DragonStrike is most like a flight sim, of which the Microsoft Flight
Simulator series dates back to 1976-77(for 8080 and Altair!), with FS 3 and 4,
from 1988-1989 being most like DragonStrike in terms of tech. Contemporary
examples within other genres include: Arctic Fox. M1 Tank Platoon, F-15 Strike
Eagle II, Midwinter, Carrier Command, Stunts, and Test Drive III. "Flight sim"
style 3D, with wireframes, flat polys and some sprites, was considered the
main way to do interactive 3D for a long time, with each renderer having to
pick and choose which details to focus on - the most common compromise being
to impose heavy distance fog in order to convey detail in screenshots.

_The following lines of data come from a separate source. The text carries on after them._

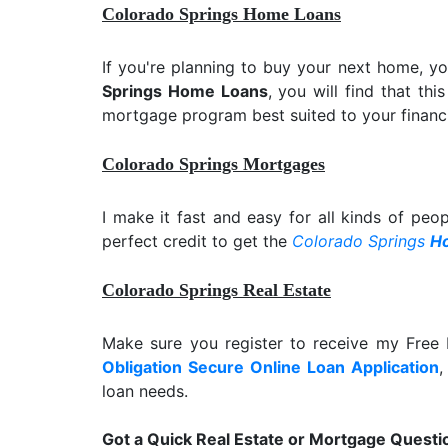
Colorado Springs Home Loans
If you're planning to buy your next home, y
Springs Home Loans
, you will find that th
mortgage program best suited to your financi
Colorado Springs Mortgages
I make it fast and easy for all kinds of peo
perfect credit to get the
Colorado Springs
H
Colorado Springs Real Estate
Make sure you register to receive my Fre
Obligation Secure Online Loan Application
,
loan needs.
Got a Quick Real Estate or Mortgage Questi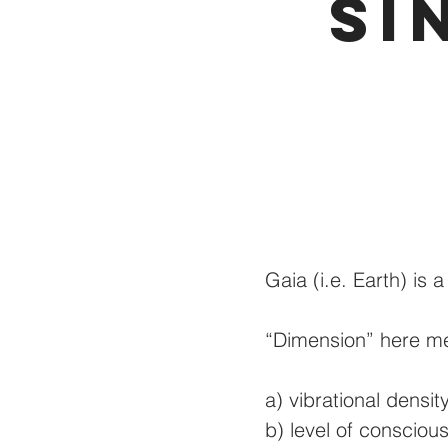
Si
Gaia (i.e. Earth) is 
“Dimension” here me
a) vibrational density
b) level of consciou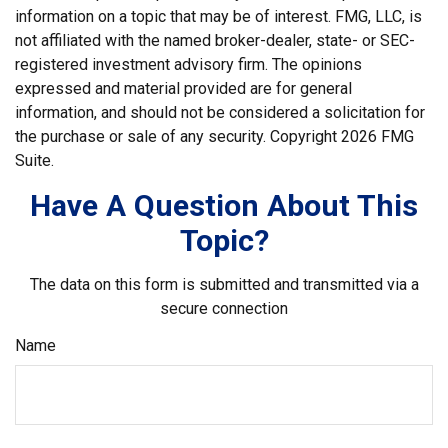
information on a topic that may be of interest. FMG, LLC, is
not affiliated with the named broker-dealer, state- or SEC-
registered investment advisory firm. The opinions
expressed and material provided are for general
information, and should not be considered a solicitation for
the purchase or sale of any security. Copyright
2026 FMG
Suite.
Have A Question About This
Topic?
The data on this form is submitted and transmitted via a
secure connection
Name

In the arcade, flat-shaded, color 3D was done in Atari's I, Robot in 1983! One
year later, a simplified raytrace model was used to prerender terrain lighting
for Marble Madness - a subtle solution to a problem that otherwise would
consume a lot of artist time. Most of the 80's in arcades was dominated by
sprite-scaling games with pseudo-3D road engine hardware like Outrun and Space
Harrier, though. Wolfenstein 3D and Doom are in many ways more in the
pseudo-3D genre than the flight sims, since they exploit a very specific hack
with raycasting that gives decent quality and flexibility.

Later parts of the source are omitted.